Se aproxima el Día Europeo de la Prevención del Cáncer de Piel (13 de junio), y si bien cada vez existen más conciencia sobre esta “pandemia” enmascarada, queda bastante por comprender. Según Antes de Cristo, todos los años se diagnostican mucho más de 3 millones de casos de cáncer de piel, de los que unos 132.000 son melanomas, menos comunes pero con peor pronóstico. Lo triste de esta cantidad es que el 81% de los diagnósticos se generan en países desarrollados por fundamentos estéticos y de ocio. En España se diagnostican 5.500 casos cada un año.

Entre los conceptos para reducir peligros es “capital del sol”, el número de horas de exposición del sol que la piel acepta durante la vida. Como enseña Mar Santamaria, farmacéutica de PromoFarma, “es con limite y cambia dependiendo del género de piel, la predisposición genética y, en especial, los hábitos que se hayan mantenido”. Una vez sobrepasado es en el momento en que se muestran los inconvenientes, desde máculas y/o arrugas hasta otros mucho más graves como el cáncer de piel.

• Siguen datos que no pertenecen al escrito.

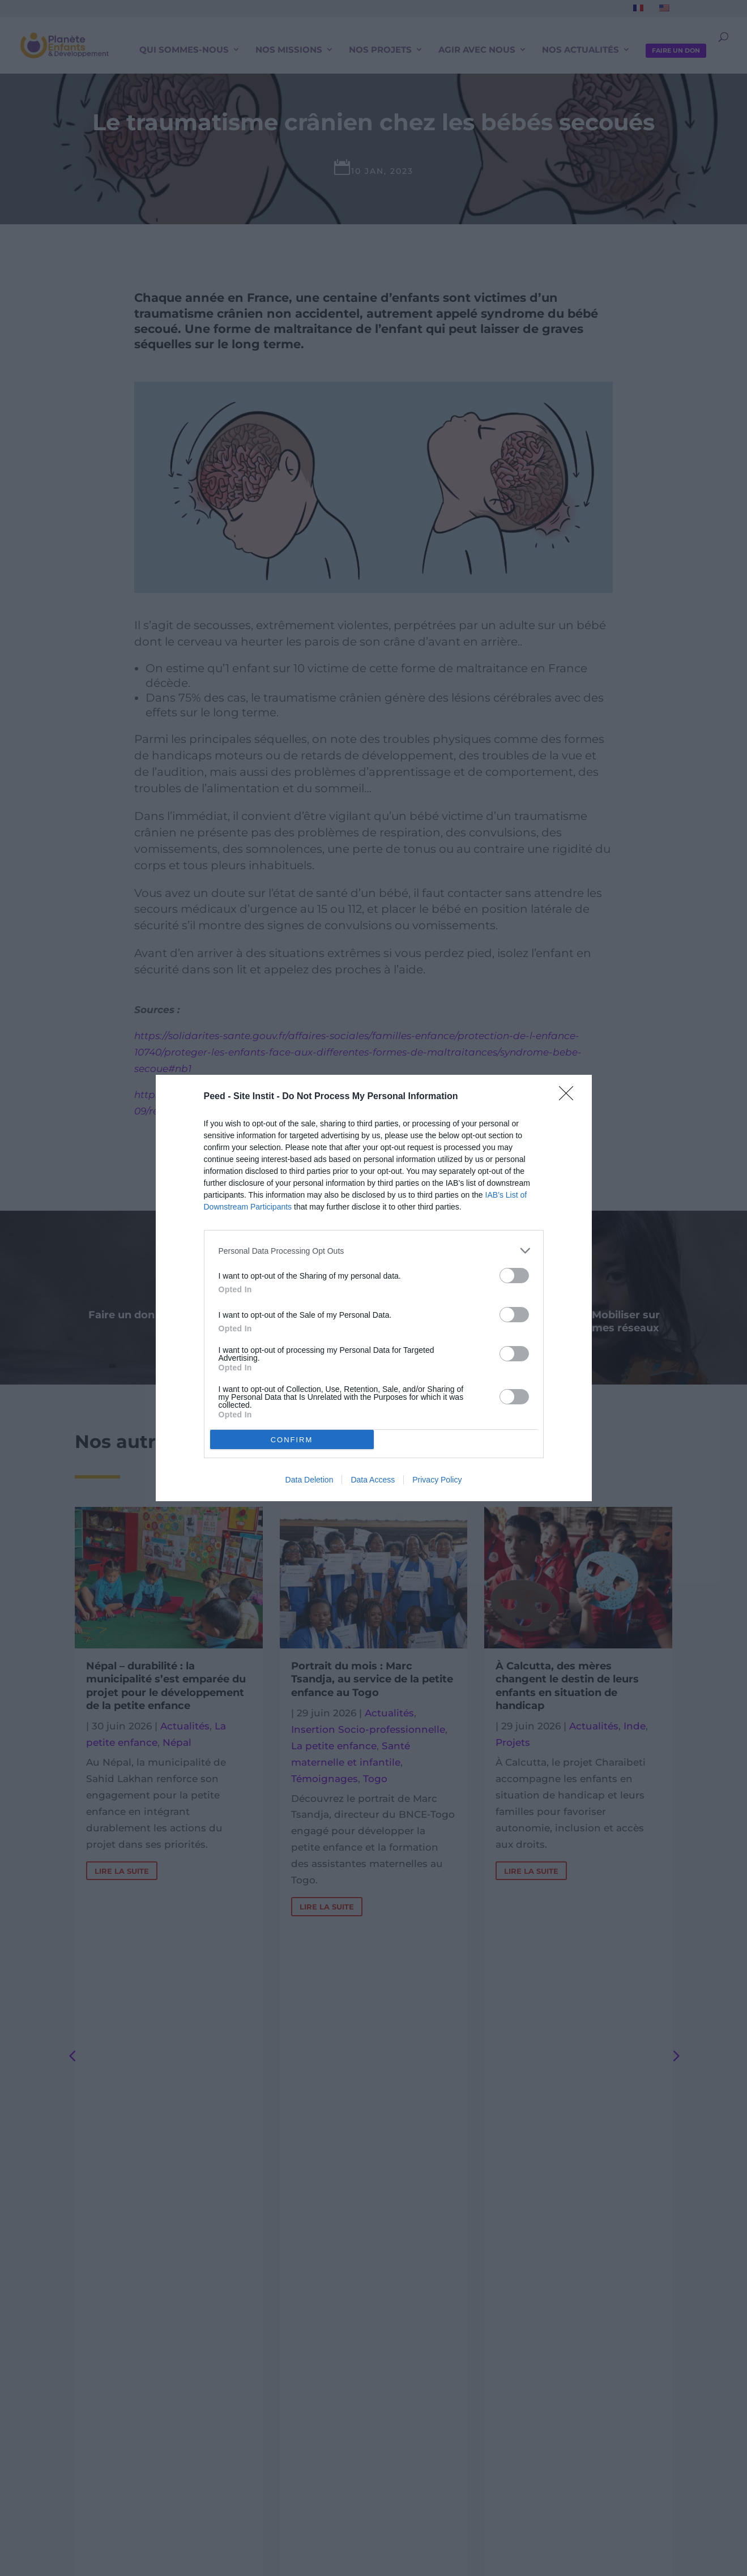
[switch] (514, 1275)
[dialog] (374, 1288)
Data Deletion (309, 1479)
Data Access (373, 1479)
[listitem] (374, 1251)
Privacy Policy (437, 1479)
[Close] (569, 1097)
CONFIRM (292, 1439)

Para calcularlo no hay fórmula matemática, sigue Mar, “se usa al charlar de hábitos de exposición y protección frente a la radiación del sol. Bastante gente no son siendo conscientes de los riesgos que supone una conducta poco responsable en este campo”.

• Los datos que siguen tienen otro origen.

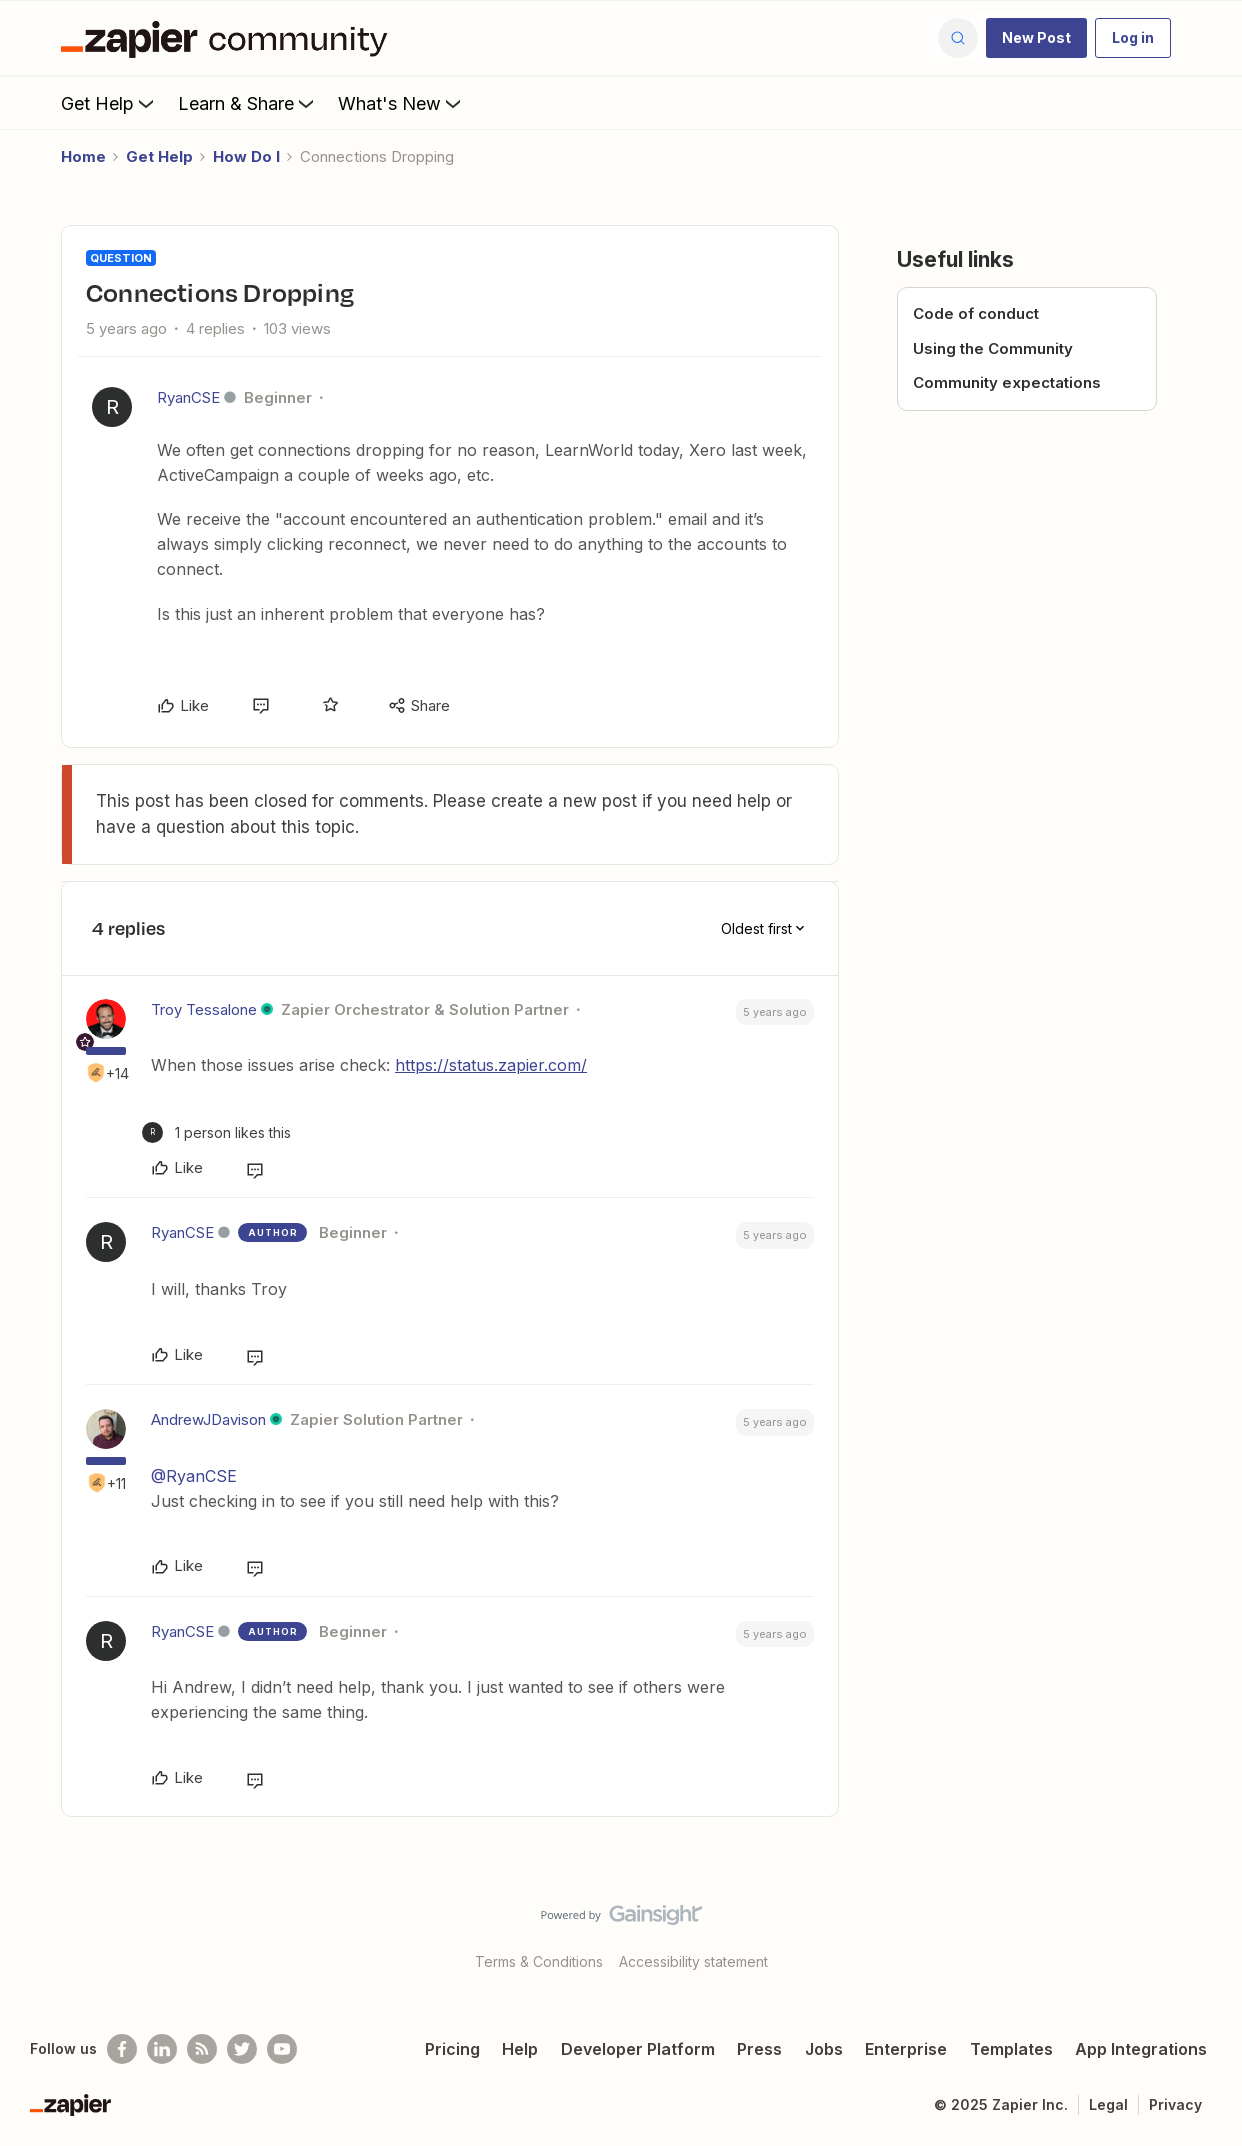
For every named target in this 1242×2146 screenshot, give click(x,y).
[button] (1036, 38)
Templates (1011, 2049)
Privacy (1175, 2104)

¿La buena nueva? El 95% de los pacientes tienen la posibilidad de curarse si son diagnosticados a tiempo. Es clave la autoexploración, “examinarse la piel periódicamente para advertir a tiempo anomalías que logren señalar algo mucho más grave.” La regla del ABCDE puede contribuir a distinguir un lunar de una lesión cancerosa: si muestra alguna Asimetría, los Bordes irregulares, si cambia de Color o mezcla colores distintas, tiene mucho más de 5mm de Diámetro o Evoluciona.

Ciertos componentes indican mayor propensión a desarrollar esta patología, si bien lo escencial son las revisiones periódicas con un dermatólogo:

  • “muchas pecas o lesiones solares como máculas actínicas,
  • antecedentes personales o familiares de cáncer de piel,
  • edad avanzada y con hábitos de exposición intensiva o quemaduras solares;
  • o mayor predisposición a nivel genético.”

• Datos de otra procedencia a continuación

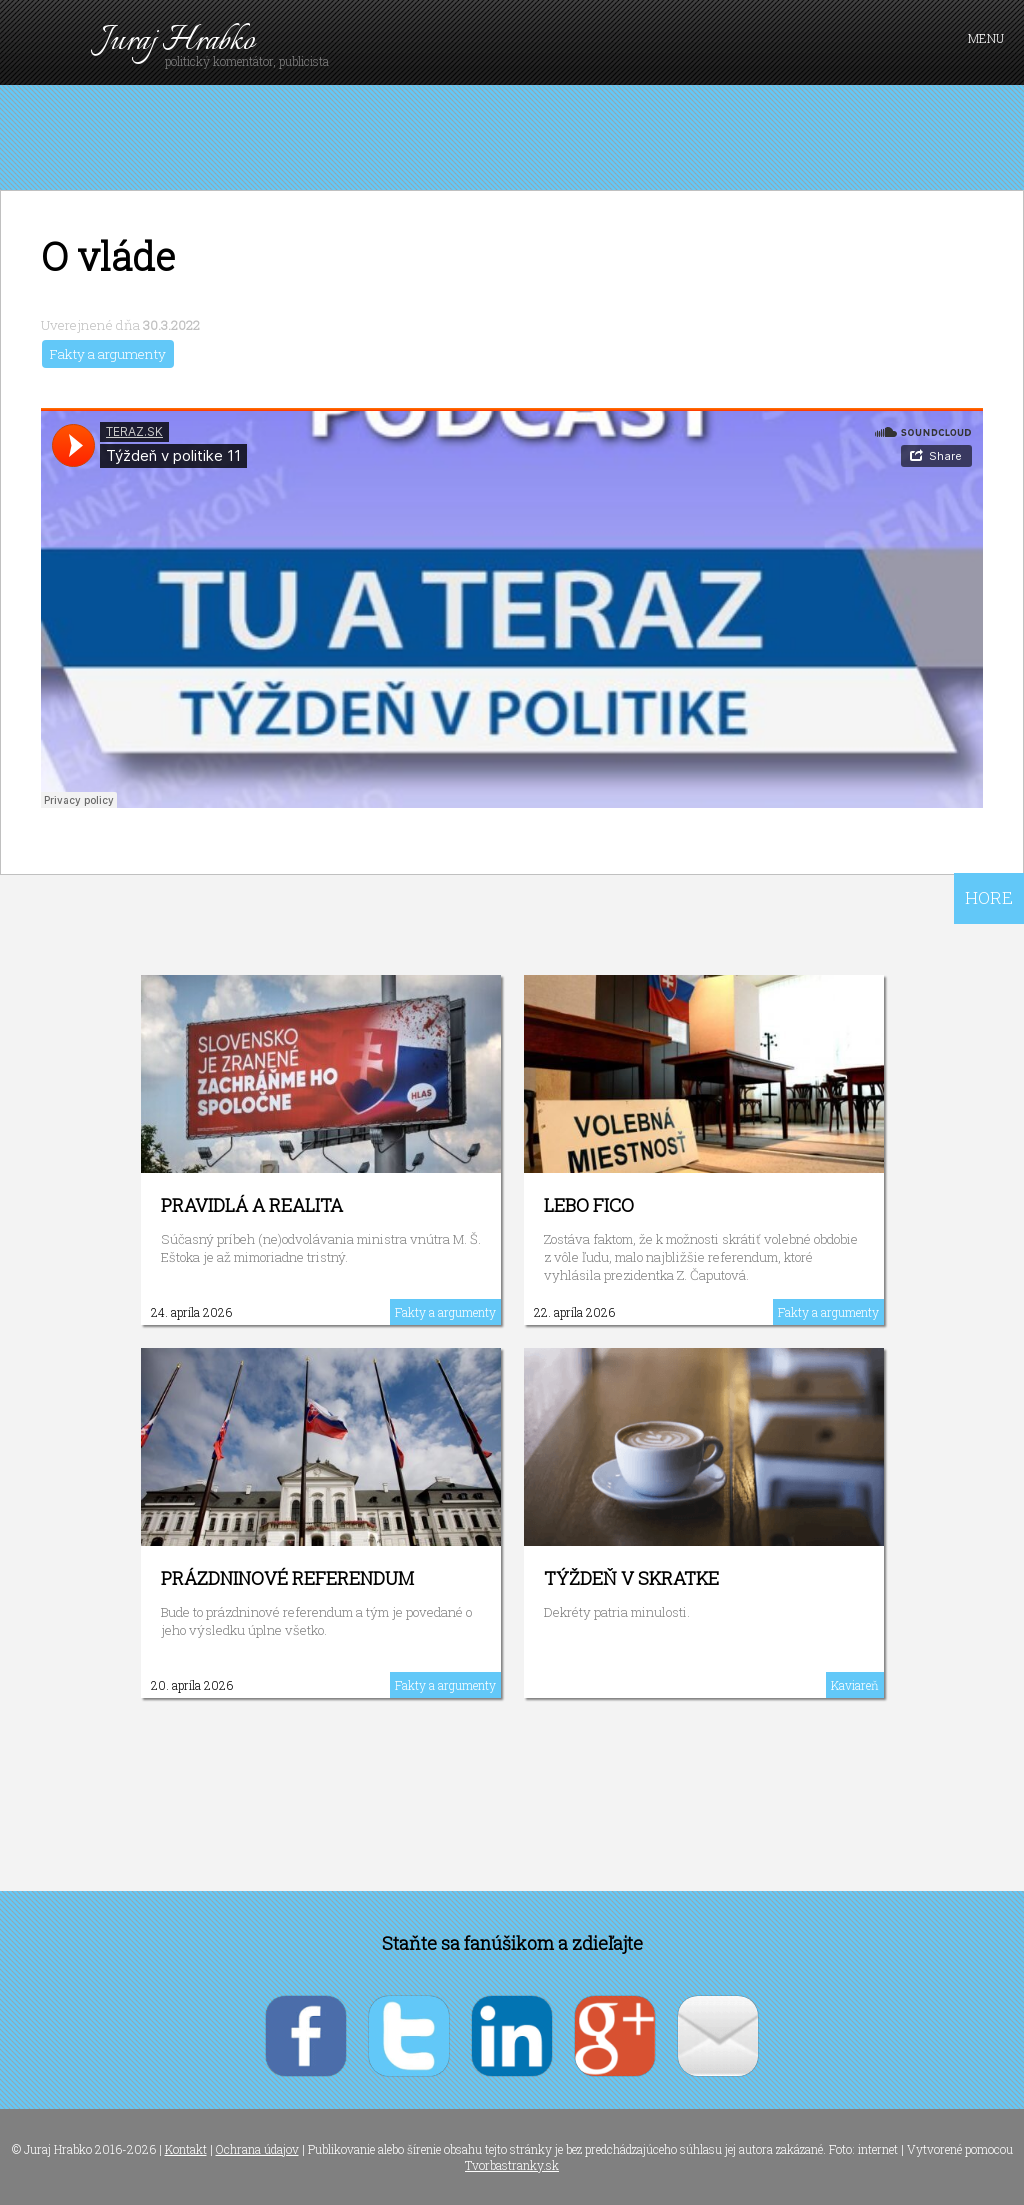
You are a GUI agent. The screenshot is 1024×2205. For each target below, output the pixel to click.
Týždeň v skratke (631, 1578)
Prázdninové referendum (287, 1578)
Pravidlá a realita (252, 1205)
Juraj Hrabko (177, 41)
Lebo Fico (589, 1205)
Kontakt (186, 2149)
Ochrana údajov (257, 2149)
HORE (989, 897)
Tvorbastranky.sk (512, 2165)
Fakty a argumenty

Si bien la autoexploración posibilita los diagnósticos tempranos, es la protección del sol y unos hábitos causantes lo que va a facilitar impedir estas lesiones. La fotoprotección, siempre y en todo momento en cantidad y continuidad primordiales, es básica, pero Mar resalta que no es la única medida. “Son escenciales los buenos hábitos de relación con el sol. Asimismo tener esperanzas realistas en lo que se refiere a tonos de piel saludables: una piel bronceada tiende a estar dañada.” Aquí hace aparición una inclinación poco a poco más popularizada: el body positive (‘querernos así como somos’).

Mar concluye: “No se debe remover la exposición del sol, con provecho como la producción de vitamina D y mejor estado anímico. Pero siempre y en todo momento con compromiso, eludiendo exponerse largo tiempo o en las horas centrales del día , singularmente si se cumple algún aspecto de peligro. Asimismo es esencial utilizar ropa correcta, sombrero y lentes de sol homologadas”.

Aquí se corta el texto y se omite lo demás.